After my first consultation with the consultant at the hospital, I was told that I did have some type of inflammatory arthritis, although rheumatoid arthritis itself wasn’t mentioned at that time and I was given a change in anti-inflammatory drug and referral to a physiotherapist but within the next month to 6 weeks my disease flared terribly and I was admitted to hospital, where I had 3 weeks of intensive physiotherapy and rest and it was during that time that I got the definite diagnosis of rheumatoid arthritis. It was a good 6 months before the Salfazalazine started working and I did have another trip back into hospital during that 6 months, as well as some infusions of steroid - so the treatment worked eventually but very/very slowly.

 

SPEAKER 4:

When I saw the consultant at the hospital he immediately told me I had RA and he started me off on a very large dosage of steroids, reducing them over a period of 3 months until I wasn’t taking them any more. He also started me on Methotrexate, which I had to increase over the next 2 or 3 months, until I could reach a level that my body would accept (and that was 20mg) and both treatments did seem to help in the short term. I was also taking one DMARD, that I had to come off of and then I had to try and second one but as the time went on my symptoms got worse and worse and I also became quite ill within myself; I couldn't do anything at all.

 

SPEAKER 5:

When I started working it was fine because my condition was stable with the medication I was taking, then I had to come off the medication I was taking because of side effects (it was affecting my liver) and then I couldn't really cope much any more because I was starting to get worse and worse.
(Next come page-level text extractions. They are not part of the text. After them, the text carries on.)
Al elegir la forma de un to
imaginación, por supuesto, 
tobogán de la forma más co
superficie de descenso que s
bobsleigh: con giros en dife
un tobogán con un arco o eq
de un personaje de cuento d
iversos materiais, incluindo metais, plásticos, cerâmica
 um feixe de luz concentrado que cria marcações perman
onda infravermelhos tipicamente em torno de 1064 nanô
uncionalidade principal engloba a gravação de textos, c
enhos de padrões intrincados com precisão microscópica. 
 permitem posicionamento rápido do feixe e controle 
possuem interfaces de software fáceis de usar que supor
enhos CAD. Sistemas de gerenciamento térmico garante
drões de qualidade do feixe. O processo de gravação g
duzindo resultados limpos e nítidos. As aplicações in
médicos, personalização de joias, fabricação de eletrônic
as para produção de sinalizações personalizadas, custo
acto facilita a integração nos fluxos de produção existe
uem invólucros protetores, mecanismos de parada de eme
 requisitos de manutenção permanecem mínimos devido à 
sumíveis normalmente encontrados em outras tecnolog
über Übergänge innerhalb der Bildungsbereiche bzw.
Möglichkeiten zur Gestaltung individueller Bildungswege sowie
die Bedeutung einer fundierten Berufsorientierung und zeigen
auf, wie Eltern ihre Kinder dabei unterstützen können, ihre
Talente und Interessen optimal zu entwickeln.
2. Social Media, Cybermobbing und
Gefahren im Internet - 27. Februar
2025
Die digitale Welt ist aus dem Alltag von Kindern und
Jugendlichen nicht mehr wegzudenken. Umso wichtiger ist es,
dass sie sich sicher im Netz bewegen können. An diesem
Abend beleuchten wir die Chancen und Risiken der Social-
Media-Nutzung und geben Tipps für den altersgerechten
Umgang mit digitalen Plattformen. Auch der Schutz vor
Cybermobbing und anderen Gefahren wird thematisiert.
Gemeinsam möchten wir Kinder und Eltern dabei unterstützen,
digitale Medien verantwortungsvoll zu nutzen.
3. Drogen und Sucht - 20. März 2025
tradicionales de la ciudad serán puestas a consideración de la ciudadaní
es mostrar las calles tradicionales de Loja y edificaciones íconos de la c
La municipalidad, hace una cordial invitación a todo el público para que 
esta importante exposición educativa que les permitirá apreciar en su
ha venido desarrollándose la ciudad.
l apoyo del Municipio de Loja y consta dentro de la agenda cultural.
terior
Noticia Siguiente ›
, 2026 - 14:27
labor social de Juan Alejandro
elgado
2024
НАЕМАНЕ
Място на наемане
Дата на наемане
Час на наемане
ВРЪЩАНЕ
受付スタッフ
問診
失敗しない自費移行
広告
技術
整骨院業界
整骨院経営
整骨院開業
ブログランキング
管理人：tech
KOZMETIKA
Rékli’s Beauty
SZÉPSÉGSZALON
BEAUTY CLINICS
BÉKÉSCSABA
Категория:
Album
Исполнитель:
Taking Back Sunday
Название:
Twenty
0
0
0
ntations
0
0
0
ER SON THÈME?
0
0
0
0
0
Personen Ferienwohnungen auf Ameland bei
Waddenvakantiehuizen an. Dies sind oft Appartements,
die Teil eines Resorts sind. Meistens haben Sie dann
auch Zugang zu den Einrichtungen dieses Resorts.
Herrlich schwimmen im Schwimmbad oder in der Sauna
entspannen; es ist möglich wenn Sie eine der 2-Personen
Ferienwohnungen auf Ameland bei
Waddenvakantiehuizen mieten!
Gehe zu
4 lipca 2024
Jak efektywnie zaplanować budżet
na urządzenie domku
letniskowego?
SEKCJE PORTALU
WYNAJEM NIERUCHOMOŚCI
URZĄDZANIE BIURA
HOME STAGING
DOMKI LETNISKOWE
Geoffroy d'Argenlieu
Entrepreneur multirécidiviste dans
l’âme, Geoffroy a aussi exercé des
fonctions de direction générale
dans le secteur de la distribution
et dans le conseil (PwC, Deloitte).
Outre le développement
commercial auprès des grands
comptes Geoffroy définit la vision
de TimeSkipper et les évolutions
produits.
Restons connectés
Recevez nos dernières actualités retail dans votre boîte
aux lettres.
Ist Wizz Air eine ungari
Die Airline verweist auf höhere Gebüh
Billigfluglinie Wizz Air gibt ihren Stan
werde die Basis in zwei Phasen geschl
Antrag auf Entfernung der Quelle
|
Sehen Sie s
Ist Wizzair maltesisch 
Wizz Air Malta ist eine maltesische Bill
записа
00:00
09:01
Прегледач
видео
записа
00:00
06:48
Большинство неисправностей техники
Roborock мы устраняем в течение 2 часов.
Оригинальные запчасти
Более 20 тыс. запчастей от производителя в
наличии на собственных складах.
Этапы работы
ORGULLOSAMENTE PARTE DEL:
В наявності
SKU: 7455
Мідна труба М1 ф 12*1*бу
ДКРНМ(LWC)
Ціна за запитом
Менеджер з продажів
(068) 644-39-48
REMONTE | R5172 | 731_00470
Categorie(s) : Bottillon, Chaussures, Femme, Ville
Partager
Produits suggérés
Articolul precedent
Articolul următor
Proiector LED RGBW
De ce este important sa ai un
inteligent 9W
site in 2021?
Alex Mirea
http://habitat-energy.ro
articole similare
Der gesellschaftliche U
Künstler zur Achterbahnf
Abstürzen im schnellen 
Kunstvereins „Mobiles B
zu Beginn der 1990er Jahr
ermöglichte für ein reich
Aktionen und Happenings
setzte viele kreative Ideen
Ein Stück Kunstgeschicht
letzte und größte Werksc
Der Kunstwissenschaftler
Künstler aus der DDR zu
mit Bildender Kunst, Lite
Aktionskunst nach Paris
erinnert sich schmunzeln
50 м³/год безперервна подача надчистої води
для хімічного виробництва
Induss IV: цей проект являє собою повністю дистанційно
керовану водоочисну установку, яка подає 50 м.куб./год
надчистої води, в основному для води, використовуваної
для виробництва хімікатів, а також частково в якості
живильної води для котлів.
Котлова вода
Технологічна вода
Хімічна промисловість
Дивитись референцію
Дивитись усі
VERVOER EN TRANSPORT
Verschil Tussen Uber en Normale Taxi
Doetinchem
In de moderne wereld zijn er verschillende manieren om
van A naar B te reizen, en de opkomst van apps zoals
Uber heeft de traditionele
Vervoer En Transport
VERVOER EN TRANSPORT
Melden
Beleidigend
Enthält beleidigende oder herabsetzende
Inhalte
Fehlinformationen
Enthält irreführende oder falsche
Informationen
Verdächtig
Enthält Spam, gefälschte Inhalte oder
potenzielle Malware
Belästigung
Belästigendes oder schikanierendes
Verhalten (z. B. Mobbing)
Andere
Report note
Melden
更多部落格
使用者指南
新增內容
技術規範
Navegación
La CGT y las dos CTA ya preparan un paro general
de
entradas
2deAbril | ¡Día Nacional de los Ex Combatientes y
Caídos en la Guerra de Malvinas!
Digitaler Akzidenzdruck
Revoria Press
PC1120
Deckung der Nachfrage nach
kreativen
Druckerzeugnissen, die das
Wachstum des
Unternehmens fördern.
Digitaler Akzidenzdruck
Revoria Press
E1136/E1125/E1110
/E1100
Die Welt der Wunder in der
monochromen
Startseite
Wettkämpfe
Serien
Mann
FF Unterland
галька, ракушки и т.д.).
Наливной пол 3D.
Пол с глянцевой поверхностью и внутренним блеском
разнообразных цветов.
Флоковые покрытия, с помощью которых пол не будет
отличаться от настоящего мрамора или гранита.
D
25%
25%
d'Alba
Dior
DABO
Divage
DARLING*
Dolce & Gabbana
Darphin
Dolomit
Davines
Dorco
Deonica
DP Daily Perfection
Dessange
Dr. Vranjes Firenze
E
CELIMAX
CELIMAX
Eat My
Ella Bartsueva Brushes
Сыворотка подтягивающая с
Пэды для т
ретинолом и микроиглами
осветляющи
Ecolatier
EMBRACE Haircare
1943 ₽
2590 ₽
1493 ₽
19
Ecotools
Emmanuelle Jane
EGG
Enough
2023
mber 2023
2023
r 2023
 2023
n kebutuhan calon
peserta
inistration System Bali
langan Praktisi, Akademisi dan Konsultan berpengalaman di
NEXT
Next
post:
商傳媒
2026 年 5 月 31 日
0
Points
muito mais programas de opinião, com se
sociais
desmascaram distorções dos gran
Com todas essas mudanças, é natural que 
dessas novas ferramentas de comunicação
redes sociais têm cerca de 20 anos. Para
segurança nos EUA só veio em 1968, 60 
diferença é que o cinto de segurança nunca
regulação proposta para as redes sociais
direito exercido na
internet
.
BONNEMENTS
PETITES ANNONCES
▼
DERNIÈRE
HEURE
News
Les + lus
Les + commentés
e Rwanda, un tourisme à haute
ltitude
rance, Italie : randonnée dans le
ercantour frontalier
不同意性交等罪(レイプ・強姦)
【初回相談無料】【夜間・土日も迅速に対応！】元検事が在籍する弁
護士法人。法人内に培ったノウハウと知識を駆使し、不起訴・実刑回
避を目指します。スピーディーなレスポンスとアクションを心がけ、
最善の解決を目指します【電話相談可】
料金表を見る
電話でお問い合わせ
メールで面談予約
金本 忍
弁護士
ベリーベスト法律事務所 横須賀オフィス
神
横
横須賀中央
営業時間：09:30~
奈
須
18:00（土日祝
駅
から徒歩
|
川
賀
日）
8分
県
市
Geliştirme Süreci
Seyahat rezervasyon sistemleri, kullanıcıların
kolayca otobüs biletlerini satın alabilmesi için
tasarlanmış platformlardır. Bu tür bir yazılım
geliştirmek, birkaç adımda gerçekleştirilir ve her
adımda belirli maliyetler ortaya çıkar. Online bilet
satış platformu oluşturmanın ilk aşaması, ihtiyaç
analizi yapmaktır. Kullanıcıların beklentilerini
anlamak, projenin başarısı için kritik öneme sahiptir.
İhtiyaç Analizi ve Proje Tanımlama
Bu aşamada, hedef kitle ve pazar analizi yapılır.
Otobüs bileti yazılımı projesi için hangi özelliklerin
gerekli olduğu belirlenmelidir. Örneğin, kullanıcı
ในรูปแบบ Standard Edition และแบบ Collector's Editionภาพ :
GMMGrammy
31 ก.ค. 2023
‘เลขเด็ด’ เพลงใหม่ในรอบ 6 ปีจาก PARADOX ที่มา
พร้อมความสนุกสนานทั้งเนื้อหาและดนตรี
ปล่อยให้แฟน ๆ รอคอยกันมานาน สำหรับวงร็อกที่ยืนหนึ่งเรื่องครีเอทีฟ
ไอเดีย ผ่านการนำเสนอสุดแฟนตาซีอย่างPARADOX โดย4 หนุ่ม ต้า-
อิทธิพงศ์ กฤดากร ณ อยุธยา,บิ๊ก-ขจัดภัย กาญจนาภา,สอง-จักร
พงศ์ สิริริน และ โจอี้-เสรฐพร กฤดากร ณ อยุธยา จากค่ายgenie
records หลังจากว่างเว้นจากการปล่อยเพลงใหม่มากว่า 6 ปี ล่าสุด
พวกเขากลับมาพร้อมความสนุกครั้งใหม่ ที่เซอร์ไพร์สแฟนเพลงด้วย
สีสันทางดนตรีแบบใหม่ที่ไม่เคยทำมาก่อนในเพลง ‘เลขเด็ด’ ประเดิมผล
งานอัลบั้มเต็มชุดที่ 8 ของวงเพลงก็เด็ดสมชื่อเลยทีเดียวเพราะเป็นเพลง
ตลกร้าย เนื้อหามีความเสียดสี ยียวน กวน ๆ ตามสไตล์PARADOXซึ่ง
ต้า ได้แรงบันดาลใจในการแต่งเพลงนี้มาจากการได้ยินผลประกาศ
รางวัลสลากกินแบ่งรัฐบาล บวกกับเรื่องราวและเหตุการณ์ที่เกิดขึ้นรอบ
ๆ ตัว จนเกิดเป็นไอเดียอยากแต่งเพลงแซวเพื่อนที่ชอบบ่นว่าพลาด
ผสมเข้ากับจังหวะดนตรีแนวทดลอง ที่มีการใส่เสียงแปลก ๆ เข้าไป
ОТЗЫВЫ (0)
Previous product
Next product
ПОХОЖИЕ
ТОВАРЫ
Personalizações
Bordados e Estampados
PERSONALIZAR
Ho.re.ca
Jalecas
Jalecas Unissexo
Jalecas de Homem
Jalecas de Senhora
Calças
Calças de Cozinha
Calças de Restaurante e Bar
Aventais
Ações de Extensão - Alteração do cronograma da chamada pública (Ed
I was having to take steroids orally and have injections as well and they weren’t putting me on any new tablets, there was nothing else I could really take, so it was quite a struggle really. Eventually I had to give up work because I was taking a different drug but it wasn’t working (it wasn’t working at all) and I was just progressively getting worse and worse; I was losing a lot of weight, I was getting muscle wastage from taking so many steroids and I wasn’t offered any of the latest medication, so it sort of reached a dead-end in treatment - when I went to my new hospital they put me on anti-TNF straight away.